During the summer months, Governor Bryant came out against Common Core, the hotly debated education program loathed by conservatives across the country, even though Thad Cochran supports it.
We have a few questions for him: What took so long? Common Core has not changed, so why did you wait until now? Where were you when conservatives took a stand against it on the Senate floor?
The answer is pretty simple. He was not facing re-election when the Mississippi Senate Conservative Coalition, led by Senator Chris McDaniel, was facing off against Common Core. He was not facing a split party.
Just wait, Governor Bryant is only the first among many Mississippi pols that will join the call to end Common Core in the upcoming legislative session. But last year it could have ended, yet Governor Bryant remained silent.
But Common Core is only one issue that he seems to be shifting on, or at least more loudly advocating. In his speech at the conservative-rich Neshoba County Fair, in which he proclaimed publicly his opposition to Common Core, he also stoked the fires of illegal immigration, suggesting that he might even send the Mississippi National Guard to Texas to aid Governor Rick Perry’s effort to stop the surge of illegals crossing the border.

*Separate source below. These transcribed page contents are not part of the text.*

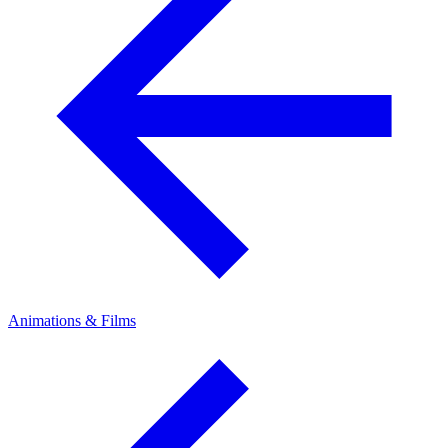
Animations & Films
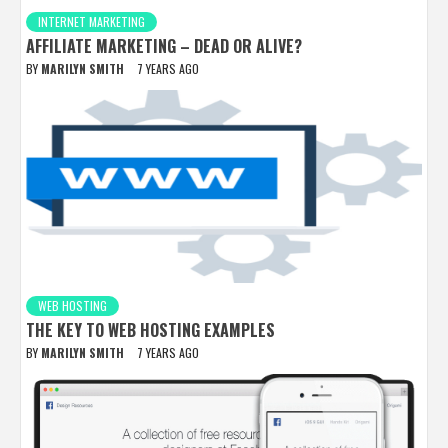
INTERNET MARKETING
AFFILIATE MARKETING – DEAD OR ALIVE?
BY
MARILYN SMITH
7 YEARS AGO
WEB HOSTING
THE KEY TO WEB HOSTING EXAMPLES
BY
MARILYN SMITH
7 YEARS AGO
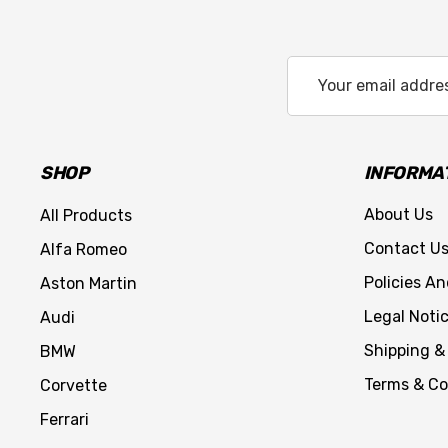
Email
Address
SHOP
INFORMA
About Us
All Products
Contact U
Alfa Romeo
Policies A
Aston Martin
Legal Noti
Audi
Shipping &
BMW
Terms & Co
Corvette
Ferrari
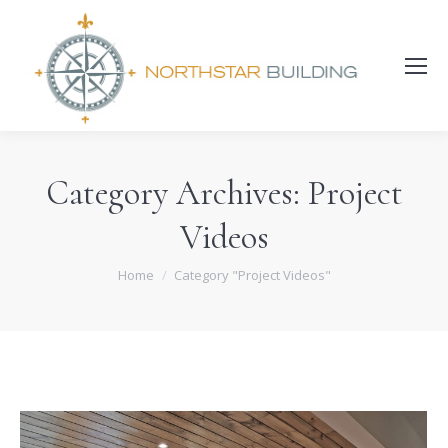
Search:
Category Archives:
Project
Videos
You are here:
Home
Category "Project Videos"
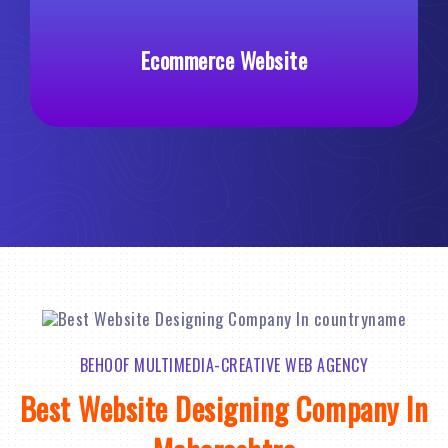
Custom Web Development
BEHOOF MULTIMEDIA-CREATIVE WEB AGENCY
Best Website Designing Company In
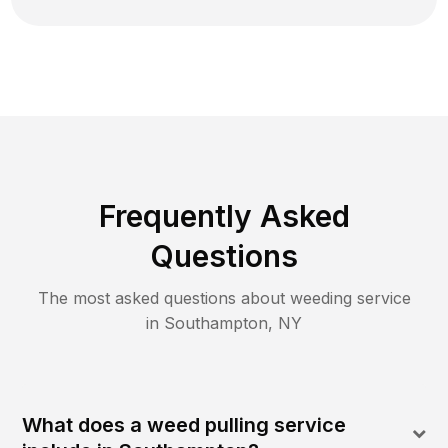
Frequently Asked
Questions
The most asked questions about
weeding
service
in
Southampton
,
NY
What does a weed pulling service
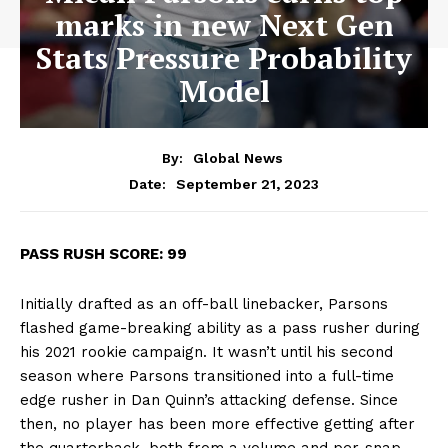
marks in new Next Gen
Stats Pressure Probability
Model
By:
Global News
September 21, 2023
Date:
PASS RUSH SCORE: 99
Initially drafted as an off-ball linebacker, Parsons
flashed game-breaking ability as a pass rusher during
his 2021 rookie campaign. It wasn’t until his second
season where Parsons transitioned into a full-time
edge rusher in Dan Quinn’s attacking defense. Since
then, no player has been more effective getting after
the quarterback, both from a volume and per-snap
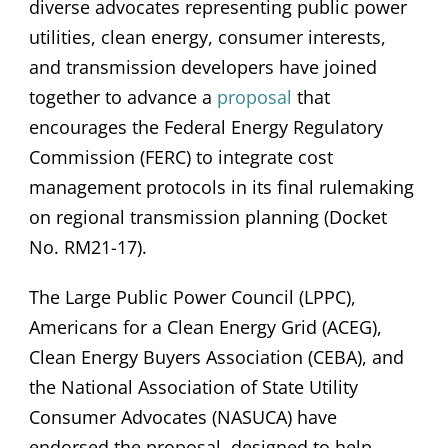
diverse advocates representing public power
utilities, clean energy, consumer interests,
and transmission developers have joined
together to advance a
proposal
that
encourages the Federal Energy Regulatory
Commission (FERC) to integrate cost
management protocols in its final rulemaking
on regional transmission planning (Docket
No. RM21-17).
The Large Public Power Council (LPPC),
Americans for a Clean Energy Grid (ACEG),
Clean Energy Buyers Association (CEBA), and
the National Association of State Utility
Consumer Advocates (NASUCA) have
endorsed the proposal, designed to help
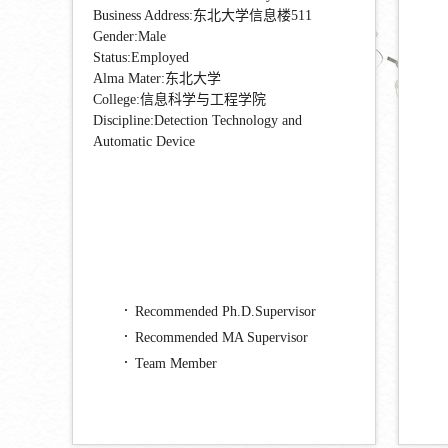
Business Address:东北大学信息楼511
Gender:Male
Status:Employed
Alma Mater:东北大学
College:信息科学与工程学院
Discipline:Detection Technology and
Automatic Device
Recommended Ph.D.Supervisor
Recommended MA Supervisor
Team Member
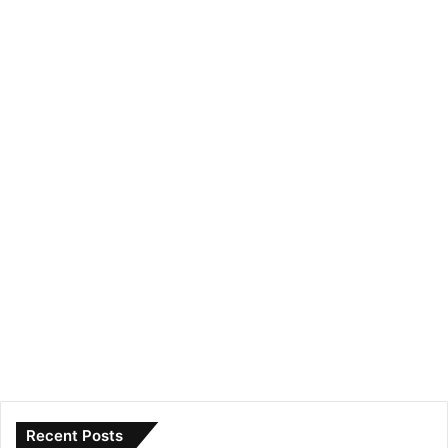
Recent Posts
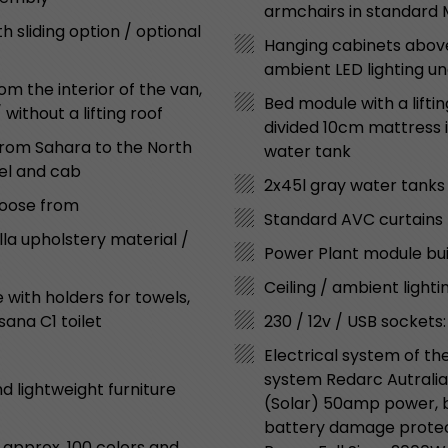
armchairs in standard
sliding option / optional
Hanging cabinets above
ambient LED lighting u
m the interior of the van,
Bed module with a liftin
ithout a lifting roof
divided 10cm mattress in
“from Sahara to the North
water tank
nel and cab
2x45l gray water tanks
choose from
Standard AVC curtains 
lla upholstery material /
Power Plant module bui
Ceiling / ambient lighti
with holders for towels,
sana C1 toilet
230 / 12v / USB sockets:
Electrical system of th
system Redarc Autralia
d lightweight furniture
(Solar) 50amp power, ba
battery damage protect
 approx. 100 colors and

In his latest ploy, Bryant is praising Senator Chris McDaniel in McDaniel’s own backyard in Jones County. A heavily GOP-dominated area, Jones County went for McDaniel by a more than 10-to-1 margin in the June primary and run-off. In an obvious and pathetic attempt to warm to Jones Countians, Bryant praised Senator McDaniel, telling a crowd that he has “a bright future” ahead of him. “Chris is a dear friend of mine,” the Governor said. “I know it’s been tough on Chris and tough on his family.” The issue is “in the courts now, so we’ll see what the courts decide,” Bryant said. “Chris McDaniel will have a future in whatever he chooses to do, and I continue to hope the very best for him, whatever that may be.”
To this we have still more questions: Why did you wait until now to praise Senator McDaniel? Where were you when the Barbour/Cochran machine was smearing your “dear friend”? Why did you not stand up as the state’s governor and call for an end to sleazy election tactics? Why did you not take a stand for a free and fair election process?
Had Governor Bryant done so, perhaps things wouldn’t have deteriorated to the point they have. But he decided to play politics instead, just like he is doing now.
We have witnessed on social media, even those who call themselves true conservatives, praising Bryant’s “new” stance. Are we going to also praise Lt. Governor Tate Reeves if he decides to support legislation that he killed last year in the Senate? Are we going to praise the others who voted to fund Common Core one year, but then in an election year decide to vote to end it?
First of all, we should never praise a politician for doing their job and carrying out the promises they made to voters. But even more than that, we should never praise a politician for shifting his position on important issues, even if it is in the right direction, with a re-election campaign upcoming. That should be blatantly transparent to us all by now.
As our state election season approaches, let us all consider how our leaders voted for their full term in office, not just those cast in the months before the vote. Let us be ever mindful of the positions they hold throughout their time in public service. Please remember when they fought for what was right and when they didn’t. Don’t let them fool us once again.